At its two-day meeting ending June 17, the BOJ is widely expected to leave its short-term policy rate unchanged at 0.5%.
Markets are focusing on the board's review of an existing bond-tapering plan running through the March end of the current fiscal year, and the announcement of a new programme that will likely extend through fiscal 2026.
Sources have told Reuters the BOJ will make no big changes to the current taper plan and consider slowing the pace of tapering from next fiscal year - a move that signals a preference to avoid big market disruptions.
Many analysts expect the BOJ to cut its quarterly taper size to around 200 billion yen from fiscal 2026, half the reduction under the current plan laid out last year.
"The taper process has gone smoothly so far, though it makes sense to give markets some room for breather," said a source familiar with the BOJ's thinking.
"The BOJ's basic approach is to allow market forces to drive yield moves," a second source said. "But it must also ensure its bond tapering doesn't cause big disruptions in the market."
RICE INFLATION IN FOCUS
The BOJ ended its yield curve control and began tapering its huge bond buying last year as part of its effort to wean the economy off a decade of massive stimulus. It also raised short-term rates to 0.5% in January on the view Japan was making progress towards durably achieving its 2% inflation target.
While risks to Japan's export-heavy economy from U.S. tariffs have pushed backed market bets on the next rate-hike timing, investors are on the lookout for any clues from Ueda on how soon rate increases could resume.
Ueda is expected to hold a news conference at 3:30 p.m. (0630 GMT) on June 17 to explain the BOJ's policy decision.
The BOJ sharply cut its growth and inflation forecasts at the previous meeting on May 1, when market volatility was at its peak due to fears Trump's threats of higher tariffs could tip the global economy into recession.

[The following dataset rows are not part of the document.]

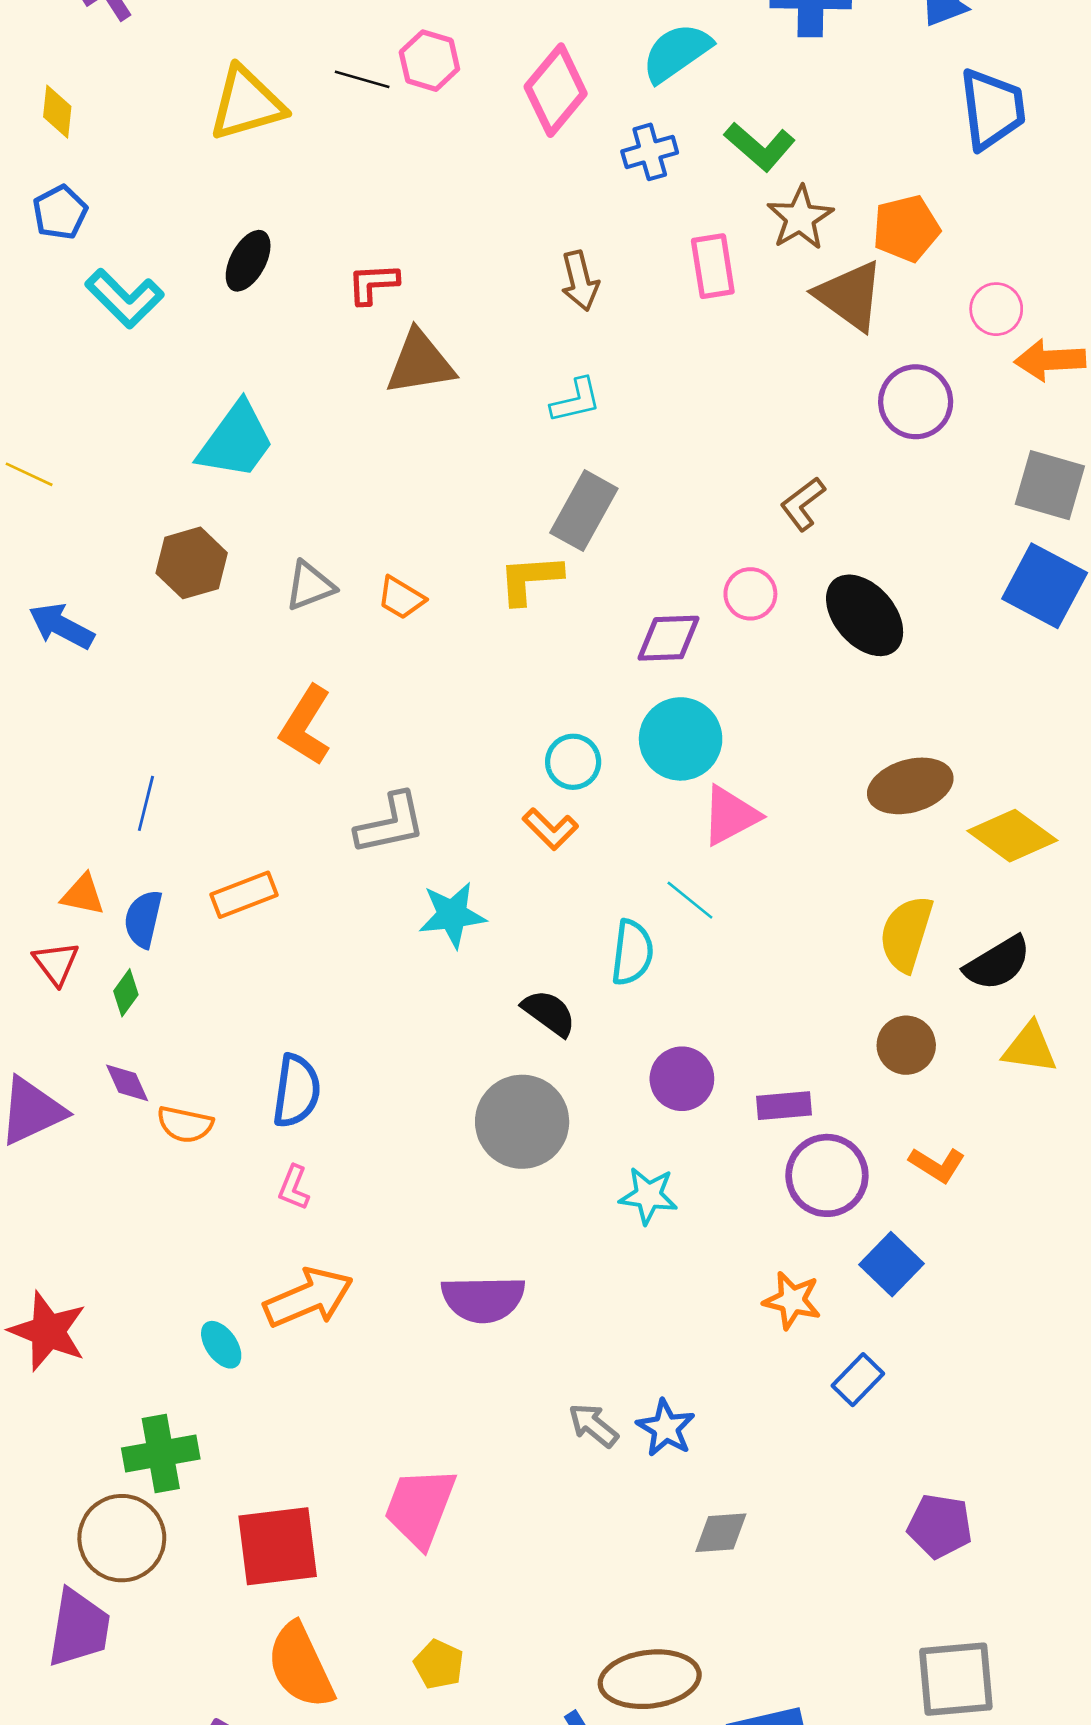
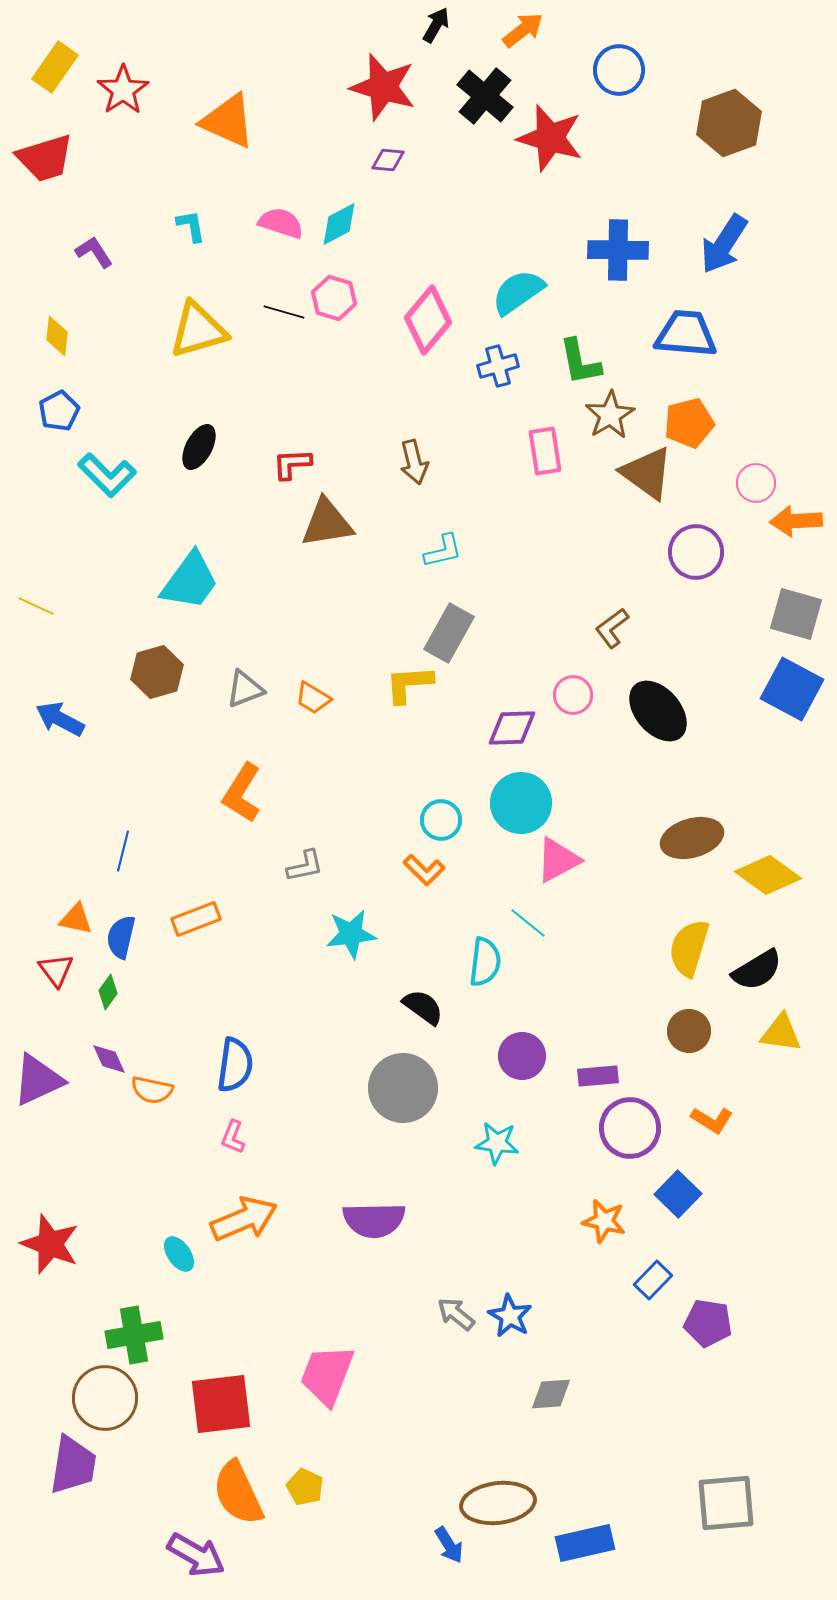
blue trapezoid: (992, 109) -> (686, 334), moved, turned -78
green L-shape: (760, 147) -> (580, 362), turned 38
brown arrow: (580, 281) -> (414, 462), moved
gray L-shape: (390, 824) -> (305, 866), size x0.7
purple pentagon: (940, 1526) -> (708, 1323), moved
yellow pentagon: (439, 1664) -> (305, 1487), moved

While Japan has yet to reach a trade deal with the U.S., market jitters have calmed somewhat as Washington takes a more conciliatory tone in trade negotiations including with China.
Some analysts say the BOJ may not be able to afford pausing rate hikes for too long due to inflationary pressure from stubbornly high food costs, particularly for Japan's staple rice.
Japan's core inflation has exceeded the BOJ's 2% target for over three years and hit a more than two-year high of 3.5% in April due largely to a 7% spike in food prices.
While Ueda has predicted a moderation in food inflation, he warns that persistent cost pressures could affect public perceptions of future price moves - signaling the BOJ's growing attention to the risk of too-high inflation.
Japan was now experiencing a second round of food price inflation driven by supply shocks, which adds to inflationary momentum from higher wages, Ueda said.
"Given that underlying inflation is closer to 2% than a few years ago, we need to be careful about how food price inflation will impact underlying inflation," he said a speech on May 27.
"Through Ueda's speech comments, the BOJ appears to be fine-tuning its communication somewhat by flagging not just downside but upside risks" to growth and inflation, said Mari Iwashita, executive rates strategist at Nomura Securities.